How to comply with the regulations and have efficiency tax efficient approach is one of the key concerns of most shareholders, who would like to invest or divest their ownership in a Vietnamese company. In general, share transfer in Vietnam includes the sale of capital contributed in a limited liability company (“LLC”) and securities of a joint stock company (“JSC”), and in certain circumstances, the taxes imposed on each transaction are different.
Tax Liability of the Sellers
For local corporate sellers, any gain derived from the transfer of capital/securities in another Vietnamese entity is regarded as other income and accordingly subject to Corporate Income Tax (“CIT”) at the current standard rate of 20 percent.
For foreign corporate sellers, the tax treatment on capital gains earned by a foreign seller is different depending on the corporate form of the target. In particular, the transfer of contributed capital in a Vietnamese LLC is subject to CIT at 20 percent on the gain whereas the transfer of securities (bonds, shares of JSCs) is subject to CIT on a deemed basis at 0.1 percent of the sale price.
The current Personal Income Tax (“PIT”) regulation has different tax implications on capital gains based on the tax residency status of individual investors, as well as the corporate form of the target.
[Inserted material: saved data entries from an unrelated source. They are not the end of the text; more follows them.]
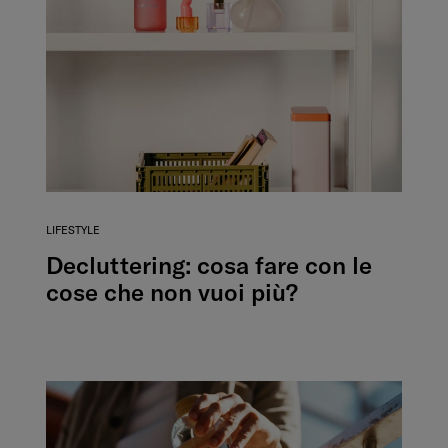
LIFESTYLE
Decluttering: cosa fare con le
cose che non vuoi più?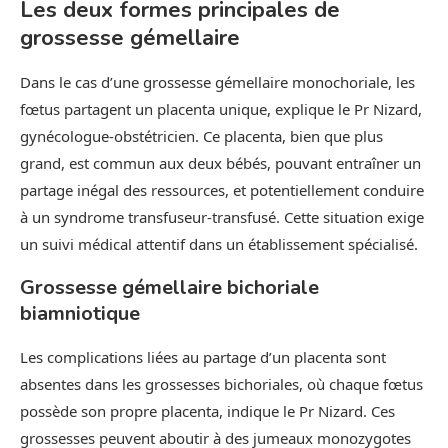
Les deux formes principales de
grossesse gémellaire
Dans le cas d’une grossesse gémellaire monochoriale, les
fœtus partagent un placenta unique, explique le Pr Nizard,
gynécologue-obstétricien. Ce placenta, bien que plus
grand, est commun aux deux bébés, pouvant entraîner un
partage inégal des ressources, et potentiellement conduire
à un syndrome transfuseur-transfusé. Cette situation exige
un suivi médical attentif dans un établissement spécialisé.
Grossesse gémellaire bichoriale
biamniotique
Les complications liées au partage d’un placenta sont
absentes dans les grossesses bichoriales, où chaque fœtus
possède son propre placenta, indique le Pr Nizard. Ces
grossesses peuvent aboutir à des jumeaux monozygotes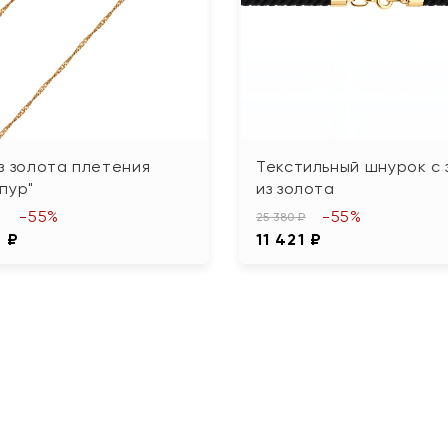
з золота плетения
Текстильный шнурок с 
пур"
из золота
-55%
-55%
25 380 ₽
3 ₽
11 421 ₽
Accordingly, a Vietnamese seller or a foreign seller, who is considered a tax resident in Vietnam, will be liable to 20 percent PIT on the gain from transferring contributed capital in a LLC; or to a flat deemed PIT rate of 0.1 percent on the sales proceeds from the transfer of securities.
However, an individual investor who is a non-tax resident in Vietnam and earns income from the transfer of capital/securities in a Vietnamese LLC/JSC is subject to PIT at a rate of 0.1 percent on the sales proceeds.
The aforesaid taxable gains are determined as the excess of the transfer price less the purchase price of transferred capital/securities less the deductible transfer expenses.
The transfer price of an LLC or a public non-listed company is the total actual value earned by the sellers under the Capital Transfer Agreement (“CTA”).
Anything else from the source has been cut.